What to produce =>
The pictures in the data below are to be omitted; all else must be duplicated exactly.

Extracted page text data
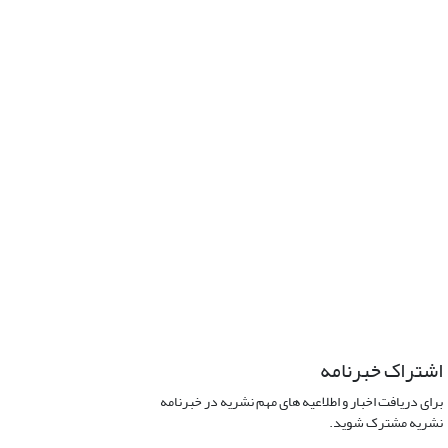
اشتراک خبرنامه
برای دریافت اخبار و اطلاعیه های مهم نشریه در خبرنامه
نشریه مشترک شوید.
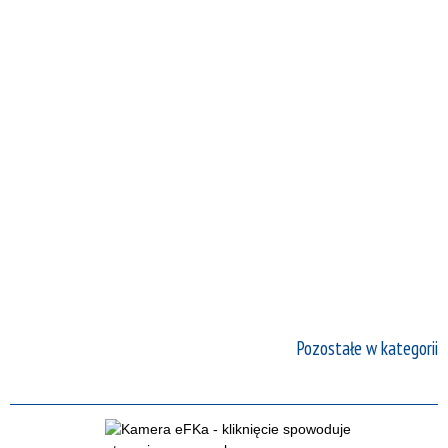
Pozostałe w kategorii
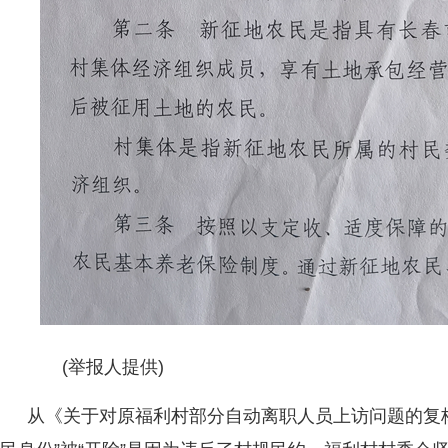
(举报人提供)
从《关于对原福利村部分自动离职人员上访问题的复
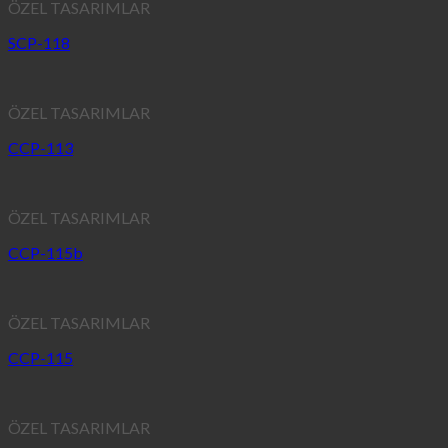
ÖZEL TASARIMLAR
SCP-118
ÖZEL TASARIMLAR
CCP-113
ÖZEL TASARIMLAR
CCP-115b
ÖZEL TASARIMLAR
CCP-115
ÖZEL TASARIMLAR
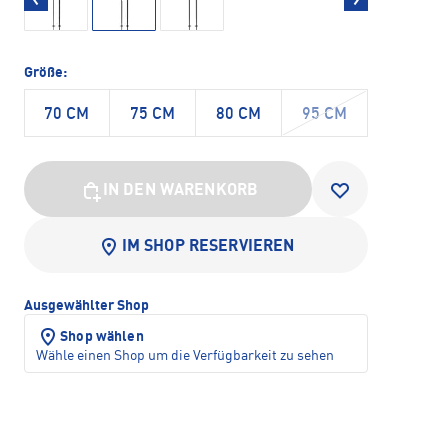
Größe:
70 CM
75 CM
80 CM
95 CM
IN DEN WARENKORB
IM SHOP RESERVIEREN
Ausgewählter Shop
Shop wählen
Wähle einen Shop um die Verfügbarkeit zu sehen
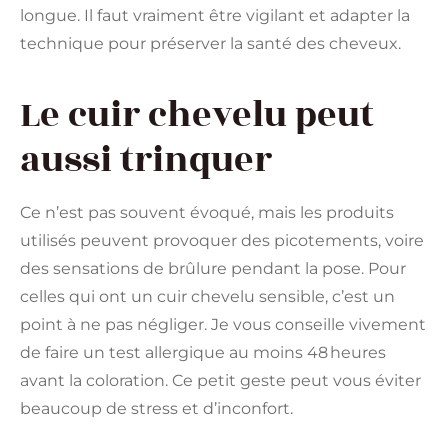
longue. Il faut vraiment être vigilant et adapter la
technique pour préserver la santé des cheveux.
Le cuir chevelu peut
aussi trinquer
Ce n’est pas souvent évoqué, mais les produits
utilisés peuvent provoquer des picotements, voire
des sensations de brûlure pendant la pose. Pour
celles qui ont un cuir chevelu sensible, c’est un
point à ne pas négliger. Je vous conseille vivement
de faire un test allergique au moins 48 heures
avant la coloration. Ce petit geste peut vous éviter
beaucoup de stress et d’inconfort.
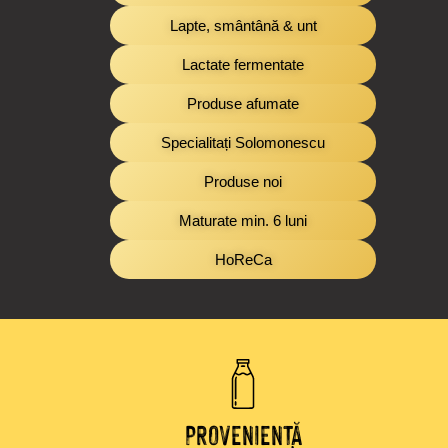
Lapte, smântână & unt
Lactate fermentate
Produse afumate
Specialitați Solomonescu
Produse noi
Maturate min. 6 luni
HoReCa
PROVENIENȚĂ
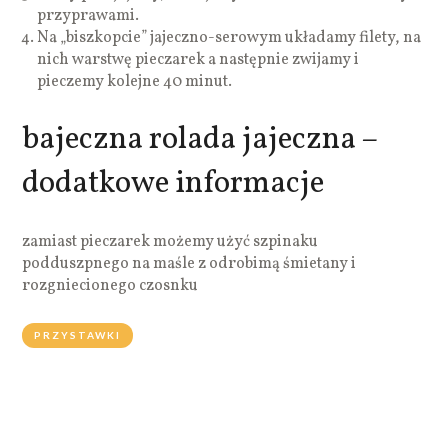
przyprawami.
Na „biszkopcie” jajeczno-serowym układamy filety, na
nich warstwę pieczarek a następnie zwijamy i
pieczemy kolejne 40 minut.
bajeczna rolada jajeczna –
dodatkowe informacje
zamiast pieczarek możemy użyć szpinaku
podduszpnego na maśle z odrobimą śmietany i
rozgniecionego czosnku
PRZYSTAWKI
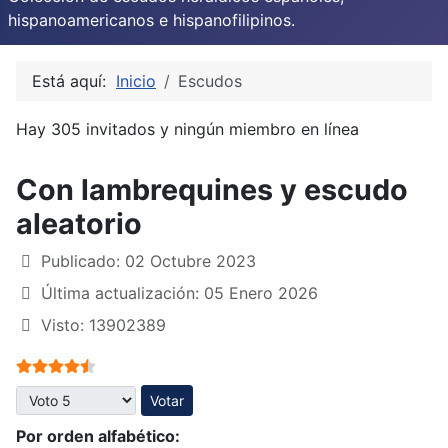
hispanoamericanos e hispanofilipinos.
Está aquí:
Inicio
Escudos
Hay 305 invitados y ningún miembro en línea
Con lambrequines y escudo
aleatorio
Publicado: 02 Octubre 2023
Última actualización: 05 Enero 2026
Visto: 13902389
Ratio:
4.5
/
5
Por favor, vote
Por orden alfabético:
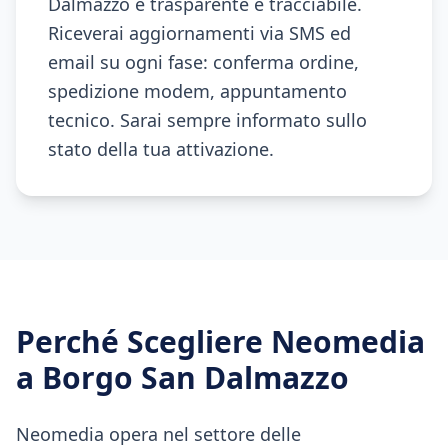
Dalmazzo è trasparente e tracciabile.
Riceverai aggiornamenti via SMS ed
email su ogni fase: conferma ordine,
spedizione modem, appuntamento
tecnico. Sarai sempre informato sullo
stato della tua attivazione.
Perché Scegliere Neomedia
a
Borgo San Dalmazzo
Neomedia opera nel settore delle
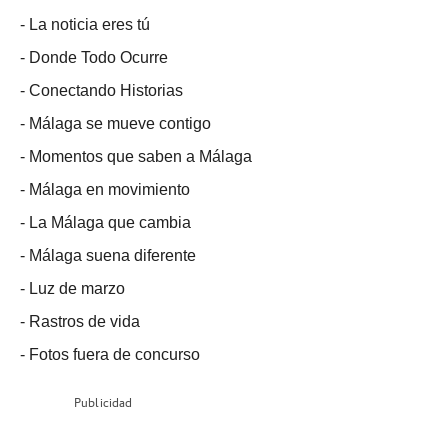
-
La noticia eres tú
-
Donde Todo Ocurre
-
Conectando Historias
-
Málaga se mueve contigo
-
Momentos que saben a Málaga
-
Málaga en movimiento
-
La Málaga que cambia
-
Málaga suena diferente
-
Luz de marzo
-
Rastros de vida
-
Fotos fuera de concurso
Publicidad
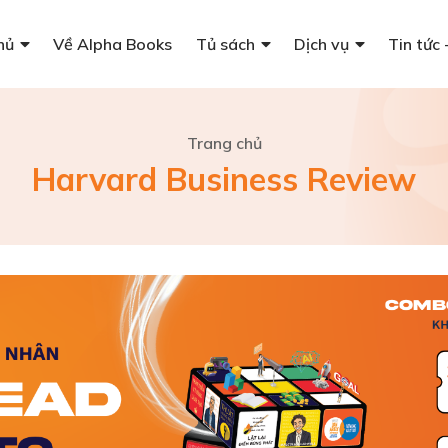
hủ
Về Alpha Books
Tủ sách
Dịch vụ
Tin tức 
Trang chủ
Harvard Business Review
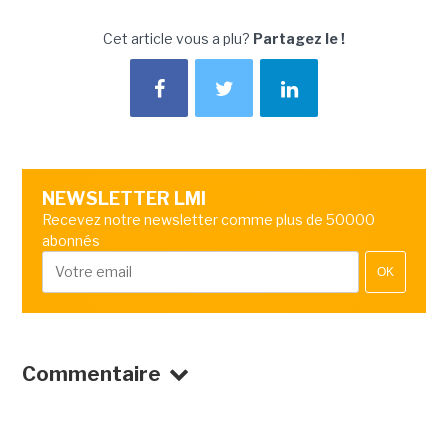
Cet article vous a plu?
Partagez le !
NEWSLETTER LMI
Recevez notre newsletter comme plus de 50000
abonnés
OK
Commentaire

Written response =>
اشتراک خبرنامه
برای دریافت اخبار و اطلاعیه های مهم نشریه در خبرنامه
نشریه مشترک شوید.
Pozostałe w kategorii
(举报人提供)
从《关于对原福利村部分自动离职人员上访问题的复
ÖZEL TASARIMLAR
SCP-118
ÖZEL TASARIMLAR
CCP-113
ÖZEL TASARIMLAR
CCP-115b
ÖZEL TASARIMLAR
CCP-115
ÖZEL TASARIMLAR
Größe:
70 CM
75 CM
80 CM
95 CM
IN DEN WARENKORB
IM SHOP RESERVIEREN
Ausgewählter Shop
Shop wählen
Wähle einen Shop um die Verfügbarkeit zu sehen
longue. Il faut vraiment être vigilant et adapter la
technique pour préserver la santé des cheveux.
Le cuir chevelu peut
aussi trinquer
Ce n’est pas souvent évoqué, mais les produits
utilisés peuvent provoquer des picotements, voire
des sensations de brûlure pendant la pose. Pour
celles qui ont un cuir chevelu sensible, c’est un
point à ne pas négliger. Je vous conseille vivement
de faire un test allergique au moins 48 heures
avant la coloration. Ce petit geste peut vous éviter
beaucoup de stress et d’inconfort.
Lapte, smântână & unt
Lactate fermentate
Produse afumate
Specialitați Solomonescu
Produse noi
Maturate min. 6 luni
HoReCa
PROVENIENȚĂ
przyprawami.
Na „biszkopcie” jajeczno-serowym układamy filety, na
nich warstwę pieczarek a następnie zwijamy i
pieczemy kolejne 40 minut.
bajeczna rolada jajeczna –
dodatkowe informacje
zamiast pieczarek możemy użyć szpinaku
podduszpnego na maśle z odrobimą śmietany i
rozgniecionego czosnku
PRZYSTAWKI
hispanoamericanos e hispanofilipinos.
Está aquí:
Inicio
Escudos
Hay 305 invitados y ningún miembro en línea
Con lambrequines y escudo
aleatorio
Publicado: 02 Octubre 2023
Última actualización: 05 Enero 2026
Visto: 13902389
Ratio:
4.5
/
5
Por favor, vote
Por orden alfabético:
Dalmazzo è trasparente e tracciabile.
Riceverai aggiornamenti via SMS ed
email su ogni fase: conferma ordine,
spedizione modem, appuntamento
tecnico. Sarai sempre informato sullo
stato della tua attivazione.
Perché Scegliere Neomedia
a
Borgo San Dalmazzo
Neomedia opera nel settore delle
-
La noticia eres tú
-
Donde Todo Ocurre
-
Conectando Historias
-
Málaga se mueve contigo
-
Momentos que saben a Málaga
-
Málaga en movimiento
-
La Málaga que cambia
-
Málaga suena diferente
-
Luz de marzo
-
Rastros de vida
-
Fotos fuera de concurso
Publicidad
hủ
Về Alpha Books
Tủ sách
Dịch vụ
Tin tức 
Trang chủ
Harvard Business Review
Cet article vous a plu?
Partagez le !
NEWSLETTER LMI
Recevez notre newsletter comme plus de 50000
abonnés
OK
Commentaire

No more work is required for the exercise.